COUNTY NEWS: Man sentenced for cyber attacks on police contact centre
The incident, which happened in October 2014, meant the police’s contact centre was ‘significantly impaired’ for six hours.
A police statement says that Kyoji Mochizuki, 28, of Mansfield Road, Hove, appeared for sentencing at Lewes Crown Court on Friday (August 19) after pleading guilty at Hove Crown Court in July to four counts of unauthorised acts with intent to impair the operation of or prevent/hinder access to a computer, contrary to Section 3 of the Computer Misuse Act 1990.
He was given a ten-month jail sentence, suspended for 18 months.
The statements adds that the court heard how on October 26, 2014, Mochizuki – also known as Tariq Elmughrabi and Taz Rider – sent around 3,000 emails from various domains to the Sussex Police contact centre at 9.25am.
It was to tie up the force’s email system for more than six hours.
During this time Sussex Police said its contact centre and the non-urgent reporting mechanism for the public was hindered.
It took staff a further 11 hours to restore the email inbox to full operation order.
Earlier that year, in February, an email was received from a sender purporting to be from a man working for a company called Uberex, threatening to attack Sussex Police services in revenge for the force seizing electronic property belonging to Mochizuki in connection with another case, for which he was on bail.
Police said Mochizuki was identified as being a director of that company.
On Monday, November 10, at 5.45am, more emails started to arrive in the public contact centre from a ‘hackerforhire’ domain with the subject line ‘Contact UBX Technology’, in what police called ‘a deliberate attempt to flood the system’.
The statement adds that on November 20, the Surrey and Sussex Cyber Crime Unit raided Mochizuki’s home address and seized a number of items including a computer, a CCTV system that covered all rooms in his house, the entrance and the exterior.
When interviewed he claimed to have carried out work for the FBI and the NCA (National Crime Agency).
He stated that he worked for a company called Uberex as an ethical hacker and with the people whose names were used on the attacking emails.
However, he was unable to put police in contact with them.
Detective Constable Paul Constable from the Surrey and Sussex Cyber Crime Unit said: “In addition to Sussex Police, Mochizuki launched an attack on Brighton and Hove City Council’s email system after he had been summonsed for failing to pay his tax. Their system effectively captured the 2,000 emails aimed at the council tax email inbox.
“An Essex-based insurance company insured a company called Xerosec, which made a claim in 2013 for £36.576.11 due to their computer system overheating after a hacker attack. They paid a sum of £10,000 in settlement to Kyoji Mochizuki of Mansfield Drive, Hove. The following year, the company claimed for equipment damaged in a power surge. The insurer asked to examine the equipment, but was told that was not possible and then received correspondence from the managing director of Xerosec complaining about their incompetence.

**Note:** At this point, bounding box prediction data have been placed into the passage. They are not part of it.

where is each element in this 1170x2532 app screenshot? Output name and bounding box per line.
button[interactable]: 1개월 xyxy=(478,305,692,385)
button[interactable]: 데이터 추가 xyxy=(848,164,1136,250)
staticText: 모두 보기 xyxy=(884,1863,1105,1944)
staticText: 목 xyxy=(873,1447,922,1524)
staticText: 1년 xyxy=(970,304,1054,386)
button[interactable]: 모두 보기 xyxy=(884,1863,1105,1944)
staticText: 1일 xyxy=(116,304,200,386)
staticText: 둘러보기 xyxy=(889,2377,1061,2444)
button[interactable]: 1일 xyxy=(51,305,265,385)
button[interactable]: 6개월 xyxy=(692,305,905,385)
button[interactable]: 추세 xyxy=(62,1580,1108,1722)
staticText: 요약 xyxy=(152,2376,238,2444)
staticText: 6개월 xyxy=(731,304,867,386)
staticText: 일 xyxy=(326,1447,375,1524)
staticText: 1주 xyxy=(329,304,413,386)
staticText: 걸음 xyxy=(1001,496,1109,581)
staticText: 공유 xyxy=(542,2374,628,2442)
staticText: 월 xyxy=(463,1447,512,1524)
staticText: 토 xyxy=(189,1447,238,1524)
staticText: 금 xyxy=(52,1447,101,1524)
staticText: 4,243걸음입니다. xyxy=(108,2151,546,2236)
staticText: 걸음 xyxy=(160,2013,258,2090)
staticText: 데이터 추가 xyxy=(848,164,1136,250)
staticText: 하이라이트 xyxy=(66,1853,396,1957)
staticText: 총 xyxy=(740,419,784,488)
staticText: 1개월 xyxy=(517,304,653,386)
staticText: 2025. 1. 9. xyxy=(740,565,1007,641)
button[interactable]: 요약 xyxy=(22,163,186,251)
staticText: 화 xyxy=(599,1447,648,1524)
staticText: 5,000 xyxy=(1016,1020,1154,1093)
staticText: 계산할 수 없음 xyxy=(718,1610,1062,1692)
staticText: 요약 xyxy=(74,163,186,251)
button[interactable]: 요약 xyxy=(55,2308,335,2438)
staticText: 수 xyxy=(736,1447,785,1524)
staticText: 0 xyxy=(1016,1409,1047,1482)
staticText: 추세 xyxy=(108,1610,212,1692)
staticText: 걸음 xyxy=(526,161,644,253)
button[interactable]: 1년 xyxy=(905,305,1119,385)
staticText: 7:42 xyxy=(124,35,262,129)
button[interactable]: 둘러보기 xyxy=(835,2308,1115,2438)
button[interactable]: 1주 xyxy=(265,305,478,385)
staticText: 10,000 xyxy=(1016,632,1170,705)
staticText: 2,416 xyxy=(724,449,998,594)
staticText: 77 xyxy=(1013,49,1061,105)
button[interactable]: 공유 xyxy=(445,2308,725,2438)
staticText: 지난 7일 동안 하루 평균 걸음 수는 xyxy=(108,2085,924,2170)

“The insurer sent a representative to visit the company where he met with a relative of the accused who stated she had no knowledge of the claim and had been appointed as MD without being consulted. The claim was subsequently refused and on November 6 three of the insurer’s email addresses, including that of the person dealing with the claim, were subject to a denial of service attack.”
Detective Inspector Andrew Haslam, also from the Cyber Crime Unit said: “The scale of Mochizuki’s activities and deceit is breath-taking. Behind each of the events mentioned in court lie a complex web of aliases, email addresses, false employees and considerable technological skill, sadly put to criminal use.
“His attacks on Sussex Police cost nearly £4000 in specialist time to resolve, but of far worse consequence was the significant amount of time lost by contact centre staff that should have been devoted to non-emergency callers and others making contact through email.
“However, I would stress that our 999 emergency operation was not affected by his attacks, nor our operational response effectiveness. The security of the emails from the public was not compromised in any way and there was no impact on any other force IT, email address, web or telephony systems.
“Since the attack, a significant amount of work has taken place to improve the resilience and security of all our IT systems, including emails.” Mochizuki, who had been remanded in custody since breaching bail conditions in June last year, was released upon sentencing.